A rat Purkinje cell is known to have ~ 150,000 dendritic spines [3]. However, because the morphological data used to build the current model were obtained with light microscopic techniques, the location and shapes of dendritic spines for the reconstructed cell were not known. Accordingly, spines were not simulated. Instead, membrane surface was added to the spiny dendritic compartments (defined as dendrites with a diameter ~ 3.17 μm) to compensate for missing spines [4, 7]. On the basis of published electron microscopic (EM) reconstructions of rat Purkinje cell spines [2] we assumed a density of 13 spines per 1 μm dendritic length, with a membrane surface for a spine of 1.33 μm2 [2].
[1] JW Cooley and FA Jr Dodge. Digital computer solutions for excitation and propagation of the nerve impulse. Biophysical Journal, 6:583–599, 1966.
[2] KM Harris and JK Stevens. Dendritic spine of rat cerebellar purkinje cells: Serial electron microscopy with reference to their biophysical characteristics. Journal of Neuroscience, 8:4455–4469, 1988.
[3] RJ Harvey and RM Napper. Quantitative studies of the mammalian cerebellum. Progress in Neurobiology, 36:437–463, 1991.
[4] WR Holmes and CD Woody. Effects of uniform and non-uniform synaptic ‘activation-distributions’ on cable properties of modeled cortical pyramidal neurons. Brain Research, 505:12–22, 1989.
[5] W Rall. Theory of physiological properties of dendrites. Annals of the New York Academy of Sciences, 96:1071–1092, 1962.
[6] W Rall. Theoretical significance of dendritic trees for neuronal input-output relations.
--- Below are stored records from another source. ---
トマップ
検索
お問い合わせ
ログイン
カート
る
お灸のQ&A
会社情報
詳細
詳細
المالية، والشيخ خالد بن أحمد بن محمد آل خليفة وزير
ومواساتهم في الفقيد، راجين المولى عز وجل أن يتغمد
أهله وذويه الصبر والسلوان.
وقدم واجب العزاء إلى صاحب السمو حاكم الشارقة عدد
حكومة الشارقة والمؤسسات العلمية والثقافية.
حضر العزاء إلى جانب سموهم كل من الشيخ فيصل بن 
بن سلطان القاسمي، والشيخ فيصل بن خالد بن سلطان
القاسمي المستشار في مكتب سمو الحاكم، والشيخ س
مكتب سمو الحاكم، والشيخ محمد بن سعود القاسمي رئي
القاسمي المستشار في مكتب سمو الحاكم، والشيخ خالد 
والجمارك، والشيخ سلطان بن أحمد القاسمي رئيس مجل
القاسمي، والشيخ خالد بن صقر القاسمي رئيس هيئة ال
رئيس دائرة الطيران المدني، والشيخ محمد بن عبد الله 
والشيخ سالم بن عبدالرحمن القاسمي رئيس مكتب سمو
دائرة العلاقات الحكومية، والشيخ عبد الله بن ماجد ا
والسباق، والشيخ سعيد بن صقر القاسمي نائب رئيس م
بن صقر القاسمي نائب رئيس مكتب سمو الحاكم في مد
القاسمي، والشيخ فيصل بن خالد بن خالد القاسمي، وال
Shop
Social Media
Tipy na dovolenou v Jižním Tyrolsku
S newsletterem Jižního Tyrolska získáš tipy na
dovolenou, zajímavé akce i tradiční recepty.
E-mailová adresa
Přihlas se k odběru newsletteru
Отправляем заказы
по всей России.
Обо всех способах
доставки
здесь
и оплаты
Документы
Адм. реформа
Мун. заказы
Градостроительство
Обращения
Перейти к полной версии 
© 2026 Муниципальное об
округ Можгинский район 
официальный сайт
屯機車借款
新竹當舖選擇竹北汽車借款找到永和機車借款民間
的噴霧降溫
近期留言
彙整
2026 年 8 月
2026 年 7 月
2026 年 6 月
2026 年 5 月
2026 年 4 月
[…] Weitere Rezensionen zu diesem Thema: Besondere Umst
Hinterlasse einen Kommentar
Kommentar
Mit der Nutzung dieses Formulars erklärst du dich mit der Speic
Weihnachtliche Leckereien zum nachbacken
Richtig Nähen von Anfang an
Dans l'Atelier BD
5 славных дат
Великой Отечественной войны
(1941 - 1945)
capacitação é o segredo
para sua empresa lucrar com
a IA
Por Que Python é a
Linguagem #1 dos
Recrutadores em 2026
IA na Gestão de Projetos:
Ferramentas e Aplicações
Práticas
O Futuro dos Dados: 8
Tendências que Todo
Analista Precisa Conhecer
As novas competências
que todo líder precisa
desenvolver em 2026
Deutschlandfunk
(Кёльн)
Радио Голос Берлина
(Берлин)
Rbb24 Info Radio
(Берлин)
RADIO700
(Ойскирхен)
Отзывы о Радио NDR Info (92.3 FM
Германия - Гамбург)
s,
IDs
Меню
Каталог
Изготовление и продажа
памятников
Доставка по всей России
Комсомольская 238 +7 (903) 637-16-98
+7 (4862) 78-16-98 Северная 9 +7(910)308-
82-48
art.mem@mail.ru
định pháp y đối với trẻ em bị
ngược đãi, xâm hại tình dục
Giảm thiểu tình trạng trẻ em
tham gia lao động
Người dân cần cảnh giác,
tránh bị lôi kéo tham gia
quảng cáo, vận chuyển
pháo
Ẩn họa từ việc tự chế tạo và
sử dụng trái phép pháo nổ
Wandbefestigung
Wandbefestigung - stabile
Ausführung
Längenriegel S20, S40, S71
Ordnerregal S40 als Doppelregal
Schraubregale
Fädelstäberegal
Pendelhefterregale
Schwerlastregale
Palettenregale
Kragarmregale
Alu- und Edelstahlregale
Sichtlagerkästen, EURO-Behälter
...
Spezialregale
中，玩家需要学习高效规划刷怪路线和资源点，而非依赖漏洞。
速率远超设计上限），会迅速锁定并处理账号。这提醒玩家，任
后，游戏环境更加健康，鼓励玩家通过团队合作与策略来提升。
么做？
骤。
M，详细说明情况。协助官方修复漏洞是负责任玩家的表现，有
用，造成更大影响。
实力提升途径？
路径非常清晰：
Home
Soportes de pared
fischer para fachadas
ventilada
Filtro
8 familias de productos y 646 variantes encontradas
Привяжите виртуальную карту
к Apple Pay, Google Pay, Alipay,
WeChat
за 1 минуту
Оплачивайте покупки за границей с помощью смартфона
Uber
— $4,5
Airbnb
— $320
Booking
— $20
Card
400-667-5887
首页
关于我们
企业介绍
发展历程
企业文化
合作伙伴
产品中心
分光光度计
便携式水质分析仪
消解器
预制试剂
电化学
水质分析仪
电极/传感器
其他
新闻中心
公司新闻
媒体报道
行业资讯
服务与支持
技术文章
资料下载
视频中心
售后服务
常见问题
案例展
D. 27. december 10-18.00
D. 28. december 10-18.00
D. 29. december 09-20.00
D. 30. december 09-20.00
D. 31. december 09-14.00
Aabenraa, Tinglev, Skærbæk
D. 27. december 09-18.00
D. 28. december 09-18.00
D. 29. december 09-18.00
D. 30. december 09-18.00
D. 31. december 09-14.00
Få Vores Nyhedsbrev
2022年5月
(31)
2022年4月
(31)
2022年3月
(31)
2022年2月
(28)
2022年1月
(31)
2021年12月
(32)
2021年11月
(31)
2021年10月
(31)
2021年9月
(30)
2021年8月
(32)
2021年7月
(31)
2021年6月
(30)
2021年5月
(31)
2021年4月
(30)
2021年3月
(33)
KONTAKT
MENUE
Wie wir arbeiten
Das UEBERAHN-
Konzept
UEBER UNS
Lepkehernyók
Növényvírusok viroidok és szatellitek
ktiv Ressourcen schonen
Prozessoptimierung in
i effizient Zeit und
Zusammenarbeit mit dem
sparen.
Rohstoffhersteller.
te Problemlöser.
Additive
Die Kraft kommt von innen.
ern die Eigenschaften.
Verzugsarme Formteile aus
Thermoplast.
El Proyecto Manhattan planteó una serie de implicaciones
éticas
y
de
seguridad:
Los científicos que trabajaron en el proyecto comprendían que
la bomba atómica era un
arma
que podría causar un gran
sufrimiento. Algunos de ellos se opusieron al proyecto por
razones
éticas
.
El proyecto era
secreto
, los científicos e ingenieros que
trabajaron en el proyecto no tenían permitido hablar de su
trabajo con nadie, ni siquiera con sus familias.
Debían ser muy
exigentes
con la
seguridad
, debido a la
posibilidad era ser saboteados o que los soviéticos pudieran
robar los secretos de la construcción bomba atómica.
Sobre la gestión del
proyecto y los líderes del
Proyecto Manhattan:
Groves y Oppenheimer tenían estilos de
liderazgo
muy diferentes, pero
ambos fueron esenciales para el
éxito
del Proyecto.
In RF Reiss, editor, Neuronal Theory and Modeling, pages 73–97. Stanford CA: Stanford University Press, 1964.
[7] M Rapp, Y Yarom, and I Segev. The impact of parallel fiber background activity on the cable properties of cerebellar Purkinje cells. Neural Computation, 4:518–533, 1992.
[8] I Segev, JW Fleshman, JP Miller, and B Bunow. Modeling the electrical behavior of anatomically complex neurons using a network analysis program: Passive membrane. Biological Cybernetics, 53:27–40, 1985.